■ Problem
Among the entries below, find every line that has "Should" and pull it out.

Dataset excerpts
=== Section Start ===

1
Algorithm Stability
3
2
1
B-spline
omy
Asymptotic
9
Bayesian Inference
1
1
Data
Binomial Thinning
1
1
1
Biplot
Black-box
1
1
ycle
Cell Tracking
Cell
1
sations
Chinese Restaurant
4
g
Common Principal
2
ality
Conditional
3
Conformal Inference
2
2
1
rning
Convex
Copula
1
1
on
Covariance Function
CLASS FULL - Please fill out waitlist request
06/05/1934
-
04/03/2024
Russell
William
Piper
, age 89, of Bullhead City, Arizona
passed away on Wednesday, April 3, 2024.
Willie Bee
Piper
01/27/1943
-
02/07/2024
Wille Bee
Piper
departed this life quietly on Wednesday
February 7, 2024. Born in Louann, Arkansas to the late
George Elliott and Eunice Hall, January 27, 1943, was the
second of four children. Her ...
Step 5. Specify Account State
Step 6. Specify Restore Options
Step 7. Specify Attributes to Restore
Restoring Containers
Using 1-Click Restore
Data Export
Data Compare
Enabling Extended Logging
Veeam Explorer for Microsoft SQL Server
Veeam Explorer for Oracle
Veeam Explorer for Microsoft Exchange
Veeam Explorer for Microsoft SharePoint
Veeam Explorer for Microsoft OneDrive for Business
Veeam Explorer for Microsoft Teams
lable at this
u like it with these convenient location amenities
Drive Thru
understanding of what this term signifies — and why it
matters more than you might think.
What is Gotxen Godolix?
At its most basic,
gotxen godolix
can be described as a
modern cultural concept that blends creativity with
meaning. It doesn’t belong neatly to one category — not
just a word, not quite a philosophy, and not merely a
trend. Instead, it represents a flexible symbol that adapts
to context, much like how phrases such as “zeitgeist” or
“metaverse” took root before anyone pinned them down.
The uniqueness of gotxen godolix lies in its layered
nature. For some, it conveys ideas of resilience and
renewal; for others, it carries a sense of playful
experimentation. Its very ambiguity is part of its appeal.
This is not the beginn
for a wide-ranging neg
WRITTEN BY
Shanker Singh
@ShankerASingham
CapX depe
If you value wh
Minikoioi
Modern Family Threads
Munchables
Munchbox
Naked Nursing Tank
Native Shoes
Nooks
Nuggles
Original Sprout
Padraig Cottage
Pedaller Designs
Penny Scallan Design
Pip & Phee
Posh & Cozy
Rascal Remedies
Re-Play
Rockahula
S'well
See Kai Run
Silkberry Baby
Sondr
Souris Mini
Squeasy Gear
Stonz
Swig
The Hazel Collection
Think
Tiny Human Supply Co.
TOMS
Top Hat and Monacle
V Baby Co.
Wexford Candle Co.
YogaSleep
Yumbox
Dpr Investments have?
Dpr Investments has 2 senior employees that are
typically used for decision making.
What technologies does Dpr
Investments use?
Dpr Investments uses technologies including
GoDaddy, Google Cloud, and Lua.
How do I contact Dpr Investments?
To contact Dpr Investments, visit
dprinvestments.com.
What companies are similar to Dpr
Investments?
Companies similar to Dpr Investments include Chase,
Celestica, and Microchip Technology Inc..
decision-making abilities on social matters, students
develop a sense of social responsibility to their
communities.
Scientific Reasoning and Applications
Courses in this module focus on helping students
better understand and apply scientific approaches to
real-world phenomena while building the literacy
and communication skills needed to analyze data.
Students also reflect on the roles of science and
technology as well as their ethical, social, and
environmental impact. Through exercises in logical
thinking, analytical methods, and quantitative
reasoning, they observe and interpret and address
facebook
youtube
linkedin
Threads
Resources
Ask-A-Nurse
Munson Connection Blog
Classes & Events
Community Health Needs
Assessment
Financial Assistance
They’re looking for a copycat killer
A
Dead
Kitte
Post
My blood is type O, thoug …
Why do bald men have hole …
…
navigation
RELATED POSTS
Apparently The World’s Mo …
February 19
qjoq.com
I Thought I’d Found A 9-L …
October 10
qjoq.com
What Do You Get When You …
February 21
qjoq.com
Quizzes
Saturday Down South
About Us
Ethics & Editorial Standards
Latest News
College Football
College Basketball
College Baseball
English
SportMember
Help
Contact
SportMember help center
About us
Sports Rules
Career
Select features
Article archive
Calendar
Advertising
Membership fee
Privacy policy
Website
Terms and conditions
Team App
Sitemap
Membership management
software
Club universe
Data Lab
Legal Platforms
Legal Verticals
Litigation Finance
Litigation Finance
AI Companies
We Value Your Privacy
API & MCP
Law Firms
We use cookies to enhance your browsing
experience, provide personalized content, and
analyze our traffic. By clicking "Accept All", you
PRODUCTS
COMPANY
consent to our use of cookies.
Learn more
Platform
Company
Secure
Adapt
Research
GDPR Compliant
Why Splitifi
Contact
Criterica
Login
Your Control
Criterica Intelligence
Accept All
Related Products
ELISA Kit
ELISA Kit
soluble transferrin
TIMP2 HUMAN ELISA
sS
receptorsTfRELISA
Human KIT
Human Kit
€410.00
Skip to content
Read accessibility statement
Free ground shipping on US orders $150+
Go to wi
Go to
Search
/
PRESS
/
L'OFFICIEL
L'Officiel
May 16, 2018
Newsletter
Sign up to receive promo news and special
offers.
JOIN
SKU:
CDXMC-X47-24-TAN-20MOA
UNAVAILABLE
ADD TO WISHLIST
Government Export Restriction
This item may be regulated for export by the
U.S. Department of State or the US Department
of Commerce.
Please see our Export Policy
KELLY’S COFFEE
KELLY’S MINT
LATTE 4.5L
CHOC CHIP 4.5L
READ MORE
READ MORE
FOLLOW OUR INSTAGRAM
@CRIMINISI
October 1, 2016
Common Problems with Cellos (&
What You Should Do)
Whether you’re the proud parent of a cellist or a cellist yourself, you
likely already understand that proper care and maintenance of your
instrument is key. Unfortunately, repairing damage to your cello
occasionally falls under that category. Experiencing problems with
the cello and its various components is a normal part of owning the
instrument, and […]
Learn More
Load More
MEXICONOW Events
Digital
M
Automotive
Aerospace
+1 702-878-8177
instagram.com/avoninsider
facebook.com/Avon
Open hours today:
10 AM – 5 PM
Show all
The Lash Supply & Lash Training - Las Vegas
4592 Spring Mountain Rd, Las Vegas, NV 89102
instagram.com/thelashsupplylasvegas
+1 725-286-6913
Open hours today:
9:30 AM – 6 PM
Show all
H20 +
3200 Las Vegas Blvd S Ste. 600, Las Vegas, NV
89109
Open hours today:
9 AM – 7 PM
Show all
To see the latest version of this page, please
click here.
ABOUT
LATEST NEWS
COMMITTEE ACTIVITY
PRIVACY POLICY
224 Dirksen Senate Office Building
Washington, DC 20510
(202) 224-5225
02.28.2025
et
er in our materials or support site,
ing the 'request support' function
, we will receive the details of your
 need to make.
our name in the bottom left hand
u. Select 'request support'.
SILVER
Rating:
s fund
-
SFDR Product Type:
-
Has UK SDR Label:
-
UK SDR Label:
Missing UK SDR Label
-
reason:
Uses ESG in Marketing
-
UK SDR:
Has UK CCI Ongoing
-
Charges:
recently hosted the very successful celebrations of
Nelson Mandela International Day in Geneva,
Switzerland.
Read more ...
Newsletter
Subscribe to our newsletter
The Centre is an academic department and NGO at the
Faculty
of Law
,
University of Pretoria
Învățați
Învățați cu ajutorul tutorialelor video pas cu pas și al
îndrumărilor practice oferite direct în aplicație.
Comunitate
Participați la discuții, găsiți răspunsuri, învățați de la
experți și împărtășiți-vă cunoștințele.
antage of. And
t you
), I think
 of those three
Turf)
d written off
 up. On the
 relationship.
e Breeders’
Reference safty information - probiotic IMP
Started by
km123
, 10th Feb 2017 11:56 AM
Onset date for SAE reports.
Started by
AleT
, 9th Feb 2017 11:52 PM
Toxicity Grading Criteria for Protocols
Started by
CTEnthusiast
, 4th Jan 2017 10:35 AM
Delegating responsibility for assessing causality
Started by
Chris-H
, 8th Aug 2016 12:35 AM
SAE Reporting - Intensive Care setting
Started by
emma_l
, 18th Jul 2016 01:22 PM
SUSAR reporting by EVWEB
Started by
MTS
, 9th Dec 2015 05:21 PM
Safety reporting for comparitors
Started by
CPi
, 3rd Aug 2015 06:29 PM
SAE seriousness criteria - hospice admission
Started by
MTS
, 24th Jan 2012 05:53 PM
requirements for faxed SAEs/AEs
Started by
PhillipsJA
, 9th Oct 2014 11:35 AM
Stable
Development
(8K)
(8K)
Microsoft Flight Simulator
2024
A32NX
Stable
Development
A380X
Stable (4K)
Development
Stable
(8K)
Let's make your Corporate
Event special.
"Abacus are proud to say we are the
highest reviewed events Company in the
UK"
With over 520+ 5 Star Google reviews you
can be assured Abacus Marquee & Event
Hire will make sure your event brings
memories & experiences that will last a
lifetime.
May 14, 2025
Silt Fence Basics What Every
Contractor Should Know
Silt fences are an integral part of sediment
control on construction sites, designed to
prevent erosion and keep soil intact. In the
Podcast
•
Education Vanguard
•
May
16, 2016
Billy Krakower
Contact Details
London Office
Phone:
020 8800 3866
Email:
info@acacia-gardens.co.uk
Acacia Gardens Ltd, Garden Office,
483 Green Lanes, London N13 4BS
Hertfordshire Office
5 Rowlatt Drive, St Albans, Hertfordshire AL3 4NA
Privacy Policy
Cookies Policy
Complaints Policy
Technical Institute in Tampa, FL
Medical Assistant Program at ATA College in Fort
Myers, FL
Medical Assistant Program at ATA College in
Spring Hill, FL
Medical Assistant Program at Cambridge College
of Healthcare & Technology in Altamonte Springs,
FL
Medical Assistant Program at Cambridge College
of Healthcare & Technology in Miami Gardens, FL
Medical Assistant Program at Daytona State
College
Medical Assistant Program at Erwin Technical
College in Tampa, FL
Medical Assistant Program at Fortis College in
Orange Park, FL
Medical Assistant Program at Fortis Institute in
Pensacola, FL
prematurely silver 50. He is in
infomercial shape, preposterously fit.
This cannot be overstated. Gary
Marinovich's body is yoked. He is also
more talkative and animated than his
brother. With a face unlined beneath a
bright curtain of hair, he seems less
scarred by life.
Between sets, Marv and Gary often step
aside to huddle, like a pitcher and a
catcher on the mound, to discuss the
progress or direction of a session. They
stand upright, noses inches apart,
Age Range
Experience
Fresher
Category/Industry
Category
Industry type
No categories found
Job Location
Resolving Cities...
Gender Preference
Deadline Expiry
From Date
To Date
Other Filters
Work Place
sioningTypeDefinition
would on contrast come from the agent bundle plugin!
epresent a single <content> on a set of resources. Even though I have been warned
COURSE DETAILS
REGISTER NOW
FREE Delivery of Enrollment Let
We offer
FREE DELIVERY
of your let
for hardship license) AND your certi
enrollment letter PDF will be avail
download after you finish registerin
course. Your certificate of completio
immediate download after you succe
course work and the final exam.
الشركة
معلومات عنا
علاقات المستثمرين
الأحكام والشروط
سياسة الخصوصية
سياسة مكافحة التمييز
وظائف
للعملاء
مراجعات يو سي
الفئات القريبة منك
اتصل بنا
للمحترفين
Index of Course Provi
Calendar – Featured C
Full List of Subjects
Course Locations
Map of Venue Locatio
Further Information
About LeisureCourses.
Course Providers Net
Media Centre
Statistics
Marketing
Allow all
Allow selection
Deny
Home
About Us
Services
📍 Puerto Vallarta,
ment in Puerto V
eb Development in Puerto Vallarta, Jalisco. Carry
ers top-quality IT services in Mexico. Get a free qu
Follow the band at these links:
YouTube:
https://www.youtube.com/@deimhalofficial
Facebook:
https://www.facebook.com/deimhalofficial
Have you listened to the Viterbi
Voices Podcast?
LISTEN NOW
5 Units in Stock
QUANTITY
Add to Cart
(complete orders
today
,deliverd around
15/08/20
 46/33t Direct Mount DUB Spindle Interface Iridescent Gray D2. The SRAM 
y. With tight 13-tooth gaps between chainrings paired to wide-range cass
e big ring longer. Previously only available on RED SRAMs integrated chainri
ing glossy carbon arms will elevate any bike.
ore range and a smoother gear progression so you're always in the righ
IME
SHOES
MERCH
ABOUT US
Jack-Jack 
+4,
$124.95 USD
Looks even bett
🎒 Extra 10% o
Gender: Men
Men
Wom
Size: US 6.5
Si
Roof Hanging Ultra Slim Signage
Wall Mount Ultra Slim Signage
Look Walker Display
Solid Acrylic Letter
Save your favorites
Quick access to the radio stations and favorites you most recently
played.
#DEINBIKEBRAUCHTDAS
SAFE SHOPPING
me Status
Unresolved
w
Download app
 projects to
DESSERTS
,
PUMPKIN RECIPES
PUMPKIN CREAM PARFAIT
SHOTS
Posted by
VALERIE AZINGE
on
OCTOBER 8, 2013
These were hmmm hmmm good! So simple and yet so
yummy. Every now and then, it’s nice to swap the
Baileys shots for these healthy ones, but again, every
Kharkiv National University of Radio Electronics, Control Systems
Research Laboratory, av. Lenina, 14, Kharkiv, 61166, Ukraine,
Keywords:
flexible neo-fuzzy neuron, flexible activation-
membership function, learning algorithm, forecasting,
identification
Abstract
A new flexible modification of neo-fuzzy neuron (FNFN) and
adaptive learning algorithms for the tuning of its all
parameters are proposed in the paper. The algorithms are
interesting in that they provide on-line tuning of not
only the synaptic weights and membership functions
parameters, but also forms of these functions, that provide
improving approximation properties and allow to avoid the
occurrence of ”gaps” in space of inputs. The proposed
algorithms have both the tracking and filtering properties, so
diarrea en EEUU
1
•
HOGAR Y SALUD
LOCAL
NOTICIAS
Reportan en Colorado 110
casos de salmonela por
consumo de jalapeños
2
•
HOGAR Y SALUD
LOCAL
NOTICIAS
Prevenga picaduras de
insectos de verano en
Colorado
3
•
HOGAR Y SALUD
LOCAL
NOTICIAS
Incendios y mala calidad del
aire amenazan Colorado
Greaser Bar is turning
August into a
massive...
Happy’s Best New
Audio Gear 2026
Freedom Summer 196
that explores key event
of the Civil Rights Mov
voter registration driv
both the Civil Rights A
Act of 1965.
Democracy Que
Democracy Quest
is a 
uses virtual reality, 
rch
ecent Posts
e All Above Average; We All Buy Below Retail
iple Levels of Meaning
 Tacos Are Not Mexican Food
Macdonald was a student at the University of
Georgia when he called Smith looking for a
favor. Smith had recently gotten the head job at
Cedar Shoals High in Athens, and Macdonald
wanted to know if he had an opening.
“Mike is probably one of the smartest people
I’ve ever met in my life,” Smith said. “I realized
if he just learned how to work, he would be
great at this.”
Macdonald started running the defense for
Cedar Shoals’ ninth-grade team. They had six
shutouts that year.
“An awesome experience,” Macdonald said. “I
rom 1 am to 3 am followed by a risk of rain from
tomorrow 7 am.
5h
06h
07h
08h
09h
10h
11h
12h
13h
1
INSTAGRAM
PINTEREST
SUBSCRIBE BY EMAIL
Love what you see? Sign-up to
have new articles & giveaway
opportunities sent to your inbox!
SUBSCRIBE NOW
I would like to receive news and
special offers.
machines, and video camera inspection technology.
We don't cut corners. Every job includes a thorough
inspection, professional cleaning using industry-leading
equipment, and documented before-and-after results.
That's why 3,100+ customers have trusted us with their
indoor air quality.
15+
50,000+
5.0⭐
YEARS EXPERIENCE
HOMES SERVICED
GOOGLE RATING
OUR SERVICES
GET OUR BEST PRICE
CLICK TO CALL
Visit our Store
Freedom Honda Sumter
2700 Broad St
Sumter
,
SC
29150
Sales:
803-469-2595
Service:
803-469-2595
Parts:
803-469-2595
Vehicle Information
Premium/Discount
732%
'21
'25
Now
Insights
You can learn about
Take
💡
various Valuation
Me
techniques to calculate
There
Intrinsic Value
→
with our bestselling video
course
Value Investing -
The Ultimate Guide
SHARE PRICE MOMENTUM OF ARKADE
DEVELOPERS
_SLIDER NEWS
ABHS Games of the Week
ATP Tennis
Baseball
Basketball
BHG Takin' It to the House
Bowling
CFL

=== Section End ===

■ Problem solution
What You Should Do)
Contractor Should Know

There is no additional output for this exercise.